The History of Sullivan County reports, "Physicians frequently send invalids to recover health from its life giving qualities. Instances of recovery almost incredible might be given: so that those who wish to combine rare scenery with healthiness of climate, a sojourn during the summer-months is desirable."

Writer Alfred B. Street extolled its virtues in his poem "White Lake", which includes these lines:

Hark! like an organ's tones, the woods
To the light wind murmurs wake;
The voice of the vast solitudes
Is speaking to the lake

The New York Times in 1903 wrote, "The railroad station for White Lake is either Liberty or Monticello. A picturesque drive over the Shawangunk Mountains brings one to this beautiful lake. The hotels which are on both sides are among the best in Sullivan County. At this place all aquatic sports may be indulged in."

In the late 19th century, large grand hotels, including the White Lake Mansion House, were built on the shores. In the early 20th century, grand hotels gave way to bungalow style motels as it became a popular Borscht Belt destination, with more than 24 hotels and camps catering to Jews. Among these hotels was the Fur Workers' Resort (later White Lake Lodge, then Camp Hi-Li) which was initially aimed at furriers. The furriers gave it up after discovering that summer was the busiest season for them.

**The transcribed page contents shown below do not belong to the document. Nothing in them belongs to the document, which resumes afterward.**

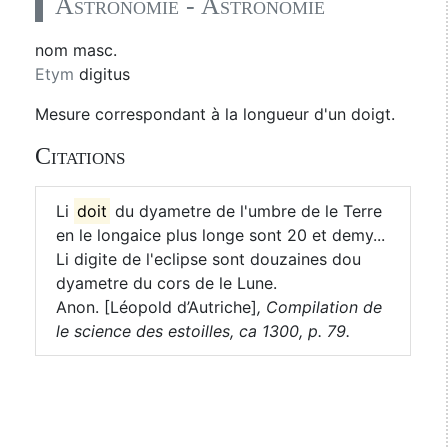
Astronomie - Astronomie
nom masc.
Etym
digitus
Mesure correspondant à la longueur d'un doigt.
Citations
Li
doit
du dyametre de l'umbre de le Terre
en le longaice plus longe sont 20 et demy...
Li digite de l'eclipse sont douzaines dou
dyametre du cors de le Lune.
Anon. [Léopold d’Autriche]
,
Compilation de
le science des estoilles, ca 1300, p. 79.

In the 1960s with the Borscht Belt declining various people made attempts to revitalize the area including an attempt by the Monticello Raceway to have harness racing on the frozen lake in the winter.

===Woodstock===
In 1969, Elliot Tiber, whose parents owned the dilapidated El Monaco Motel on Route 17B, received a permit from the town of Bethel to stage a music festival on the motel grounds. When in July 1969 Wallkill refused to issue a permit for the Woodstock Festival, Tiber suggested they use his permit for the concert at the motel. Since the space was too small, the producers then staged the festival on the farm of Max Yasgur, approximately three miles northwest of White Lake.